# So... what's next on your agenda prepping/survival wise?



## Salt-N-Pepper (Aug 18, 2014)

So what are, specifically, your 2015 prepping projects/goals

We have several projects going on, here's what's up with us... 

We are concentrating our efforts this year on permaculture in both locations (the home and the retreat), including planting more trees and perennial food producers, setting up our rainwater collection systems. We will be putting in a "composting toilet) in some type of a structure to get us by until we come up with a more permanent solution, and we will hopefully be saving up money to buy/pay for the barn. 

On a smaller scale, we are working on doing "meals in a jar" and "meals in a mylar bag", working on improving our skills at cutting wood & construction/building. We will be stocking the pond with bass later in the year after we are sure the feeder fish community can support them, and we may be addressing some issues with "the old pond" including removing cattails (and turning them into flower). 

I also plan on getting my HAM license finished up, buying and learning how to cook in a solar oven and solar dehydrating.

SO... spill the beans, what are you guys working on this year?


----------



## Camel923 (Aug 13, 2014)

Doing my homework for rain water collection and solar/wind energy. So as funds are available we will be ready to proceed. Also working on long term food storage.


----------



## Maine-Marine (Mar 7, 2014)

A better garden system. Raised Beds


----------



## 8301 (Nov 29, 2014)

Getting a HAM license and enlarging solar setup.


----------



## Makwa (Dec 19, 2014)

Some similar things............... an all season green house will be the big project, but also additions to our garden in the way of some new elevated boxes and planting a row of saskatoon bushes.

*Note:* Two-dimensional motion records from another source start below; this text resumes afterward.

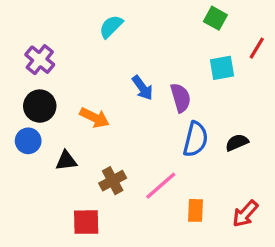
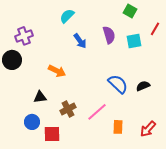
purple cross: (40, 60) -> (24, 36), turned 30
blue arrow: (142, 88) -> (80, 41), moved
purple semicircle: (181, 98) -> (109, 35), moved
black circle: (40, 106) -> (12, 60), moved
blue semicircle: (195, 139) -> (118, 84), turned -60
blue circle: (28, 141) -> (32, 122), moved

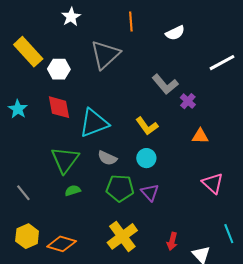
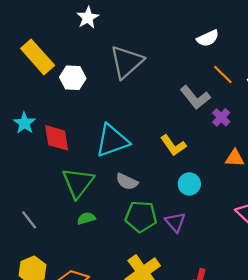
orange line: (131, 21) -> (223, 74), moved, turned -42
red diamond: (59, 107) -> (57, 138), moved
cyan circle: (146, 158) -> (189, 184), moved

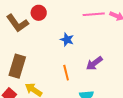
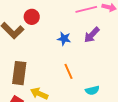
purple arrow: (94, 63) -> (92, 35), moved

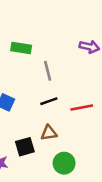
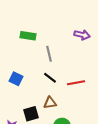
black line: (49, 101) -> (50, 78), turned 56

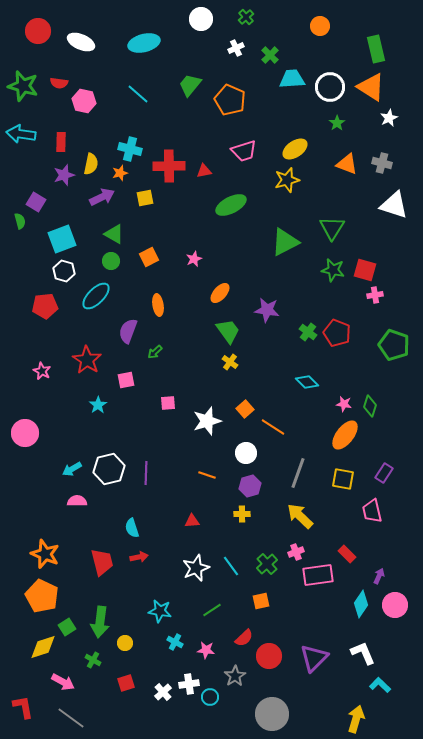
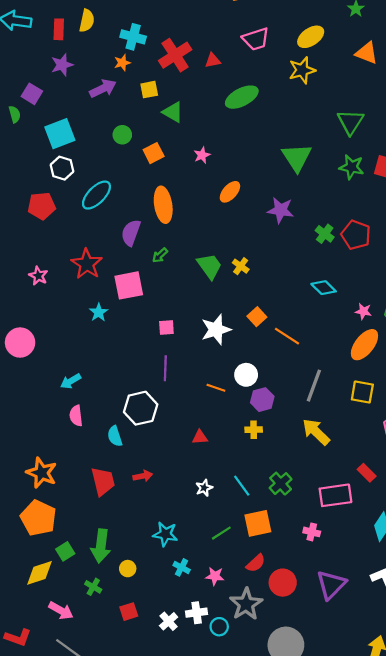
yellow semicircle: (91, 164) -> (87, 21), moved
red cross: (169, 166) -> (175, 55), turned -32
green triangle: (114, 234) -> (173, 112), moved
green triangle: (285, 242) -> (297, 157), moved, turned -36
green circle: (111, 261) -> (122, 135), moved
orange ellipse: (158, 305) -> (163, 205), size x1.5
green trapezoid: (228, 331) -> (209, 266), moved
pink square: (126, 380) -> (129, 285), size x1.6
pink square: (168, 403) -> (166, 327), moved
white circle: (246, 453) -> (246, 375), moved
white hexagon: (109, 469) -> (141, 408), moved
purple line: (146, 473) -> (165, 368), moved
pink semicircle: (77, 501) -> (76, 416), turned -96
cyan semicircle: (132, 528) -> (115, 436), moved
pink cross: (296, 552) -> (312, 532), moved, turned 35
white star: (196, 568) -> (204, 488), size x0.6
orange square: (261, 601) -> (258, 523), moved, size x1.5
gray star: (235, 676) -> (246, 604), size x1.4
red L-shape: (23, 707) -> (18, 637), turned 120

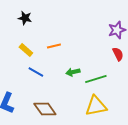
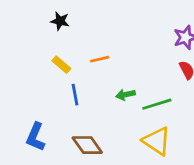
blue line: (36, 72) -> (75, 95), turned 49
yellow triangle: (96, 106) -> (157, 141), turned 45

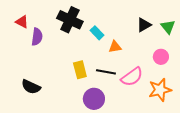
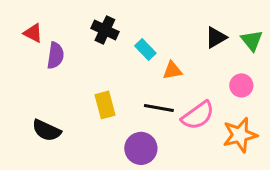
black cross: (70, 20) -> (105, 30), size x0.7
yellow rectangle: (80, 70) -> (105, 105), moved

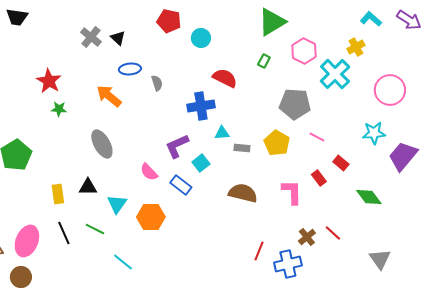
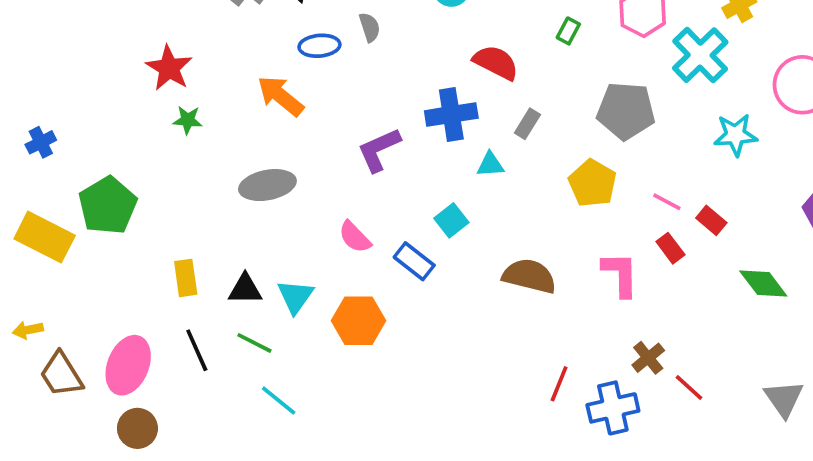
gray semicircle: (157, 83) -> (370, 27), moved
cyan star: (374, 133) -> (735, 135), moved
pink line: (317, 137) -> (667, 202), moved
gray ellipse: (102, 144) -> (267, 185), turned -72
purple L-shape: (177, 146) -> (379, 150), moved
gray rectangle: (242, 148) -> (527, 124), moved, turned -63
black triangle: (88, 187) -> (245, 289), moved
red line: (333, 233) -> (689, 387), moved
cyan line: (123, 262) -> (279, 400), moved
brown circle: (21, 277) -> (137, 428), moved

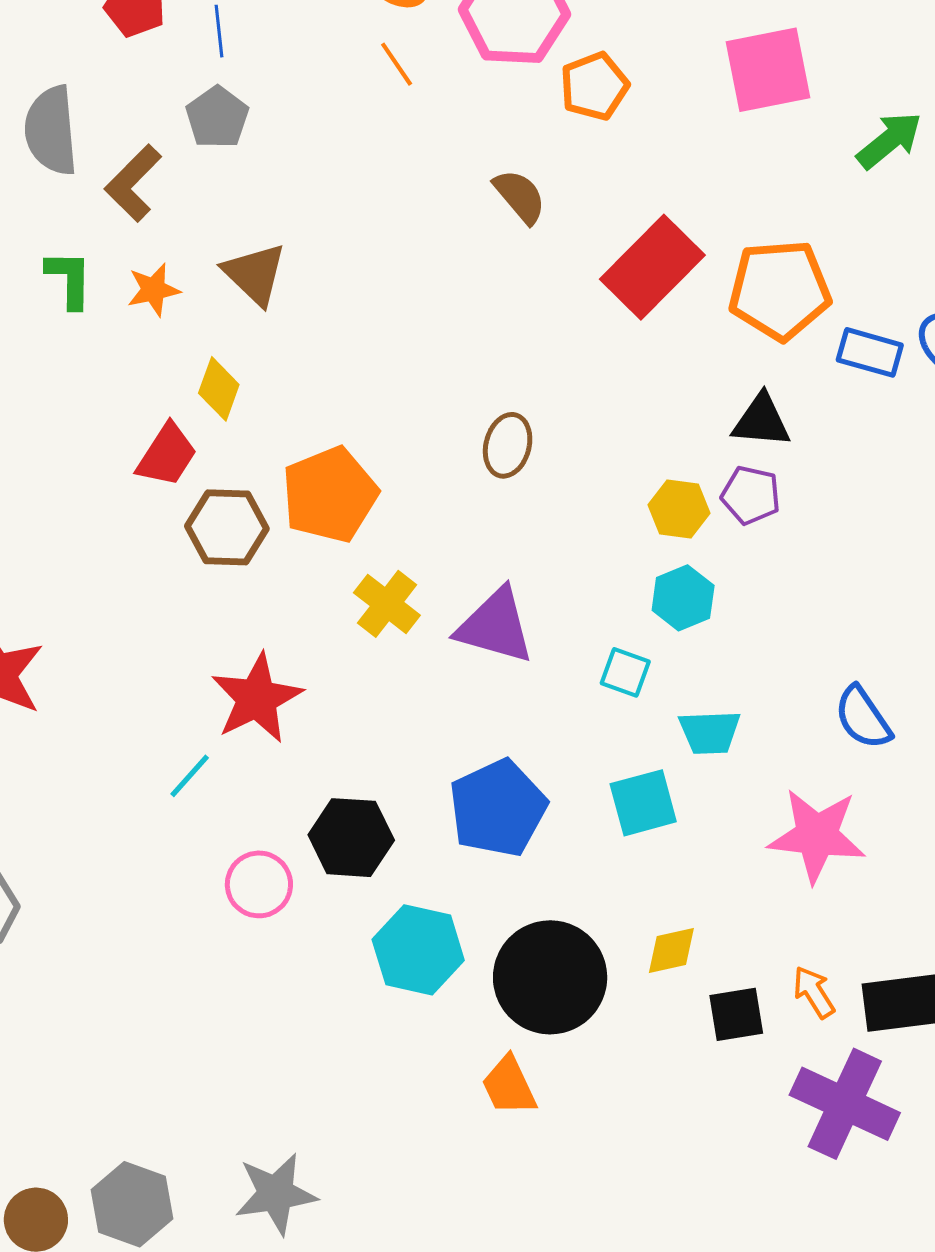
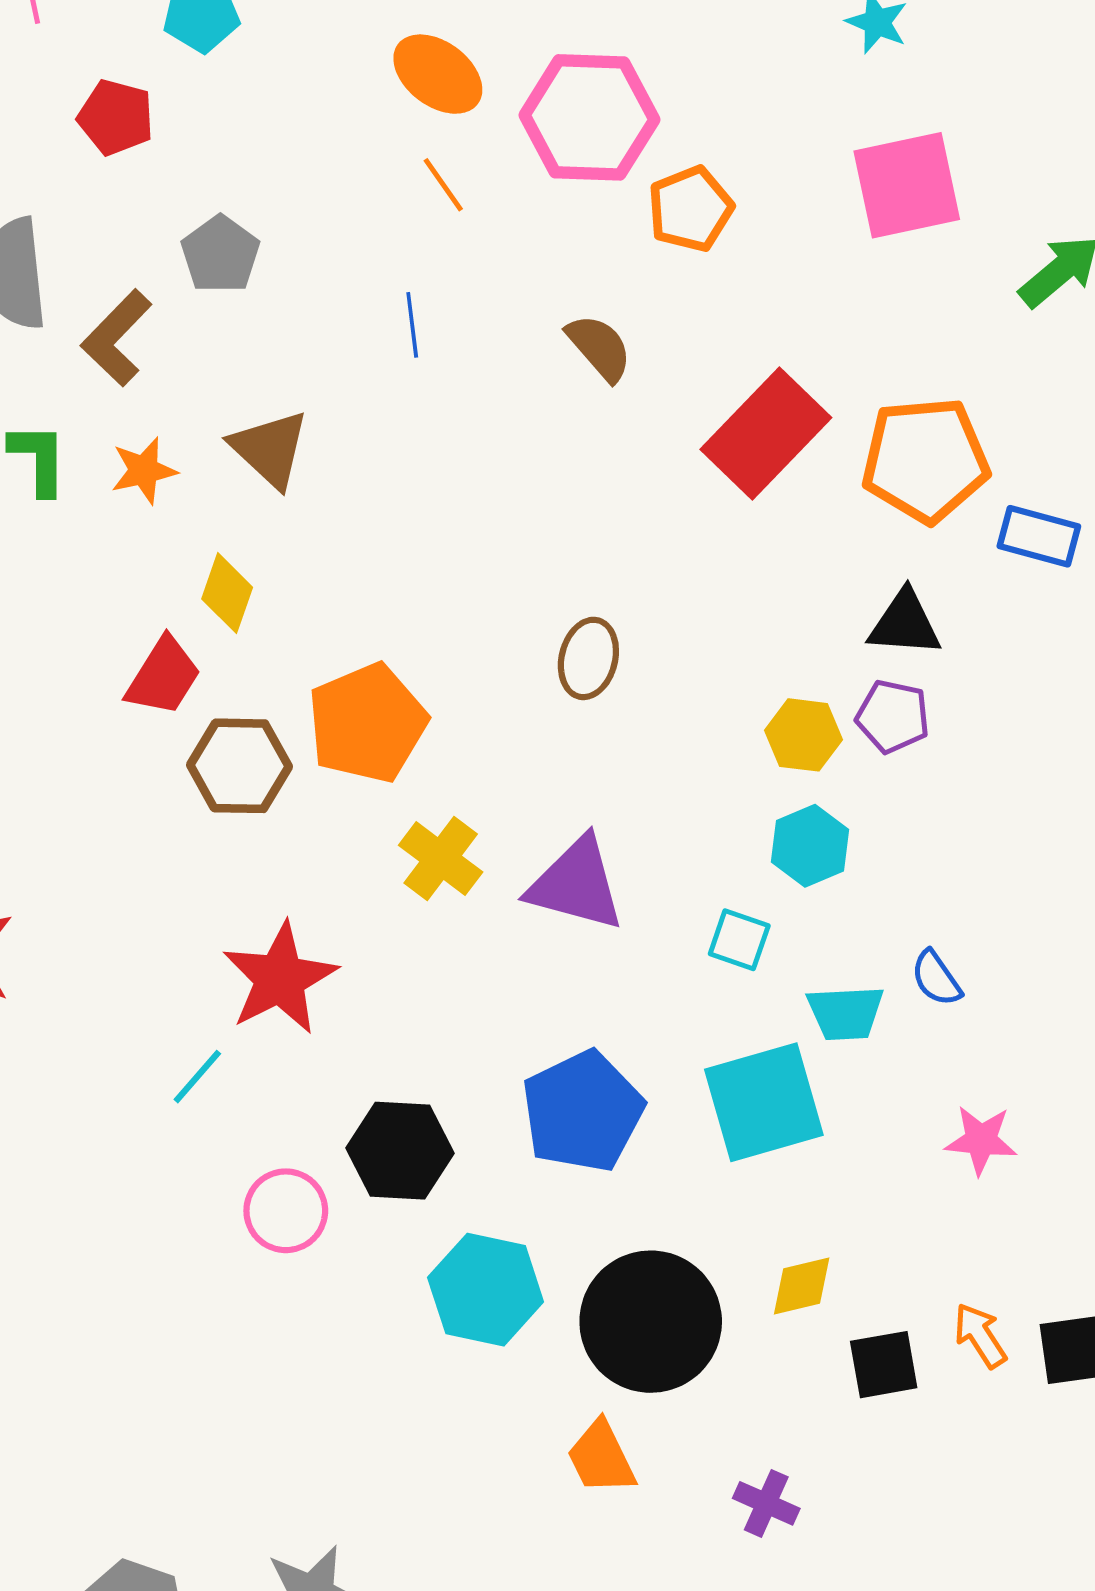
blue line: (219, 31) -> (412, 325), moved
blue semicircle: (863, 718) -> (936, 978), moved, size x0.7
cyan square: (643, 803) -> (764, 1102), size x1.4
pink star: (817, 836) -> (981, 1140), size x0.6
purple cross: (845, 1104) -> (766, 1503), moved, size x0.5

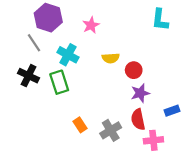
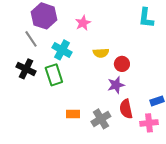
purple star: (140, 93) -> (116, 85), moved
orange rectangle: (80, 125) -> (73, 114), turned -56
pink cross: (153, 140) -> (149, 123), moved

Also want to get a new generator and put the power line to the house in ground. Some additional livestock fencing to increase our rotational grazing options.

Do more fishing.


----------



## Salt-N-Pepper (Aug 18, 2014)

Maine-Marine said:


> A better garden system. Raised Beds


Please be sure to share your progress/thoughts/opinions on how this is working for you... we do most of our gardening in raised beds...


----------



## Salt-N-Pepper (Aug 18, 2014)

Makwa said:


> Some similar things............... an all season green house will be the big project,


Opps! I forgot the greenhouse! Going to try a temporary one this year, see how it goes.


----------



## Michael_Js (Dec 4, 2013)

Moving from this large city to somewhere smaller, in another state - with new jobs!!
Also practicing for the Technician's HAM license


----------



## RNprepper (Apr 5, 2014)

1) Getting a ham license and 2) getting the methane generator going. The methane can easily supply enough cooking fuel for our needs, but I want to see if I can get enough to power a generator for deep cycle battery charging or running a small heater.


----------



## Sasquatch (Dec 12, 2014)

Gas cans and looking into HAM radio.


----------



## just mike (Jun 25, 2014)

Working on raised bed gardening also, already have tomato , peppers and herbs started in the house for transplant.


----------



## warrior4 (Oct 16, 2013)

Trying to save up enough to get out of the apartment and into a house.


----------



## Prepared One (Nov 5, 2014)

Going to start looking at property outside the city so we have a BOL. Probabably raw land for now. Learn how to fish. Which should be easy enough here in the Gulf coast region of Texas.


----------



## Tennessee (Feb 1, 2014)

Raised bed and being able to cook family size meals long term with portable wood stoves.


----------



## Salt-N-Pepper (Aug 18, 2014)

Sasquatch said:


> Gas cans...


We are doing the "one full 5 gallon gas can a month" thing, marking each can by the month they were bought. We are buying GOOD metal, sealable cans (no oxygen exchange) and next year we will start using them and refilling them, that way the gas is never more than 12 months old and we have 60 gallons on hand.


----------



## Sasquatch (Dec 12, 2014)

Salt-N-Pepper said:


> We are doing the "one full 5 gallon gas can a month" thing, marking each can by the month they were bought. We are buying GOOD metal, sealable cans (no oxygen exchange) and next year we will start using them and refilling them, that way the gas is never more than 12 months old and we have 60 gallons on hand.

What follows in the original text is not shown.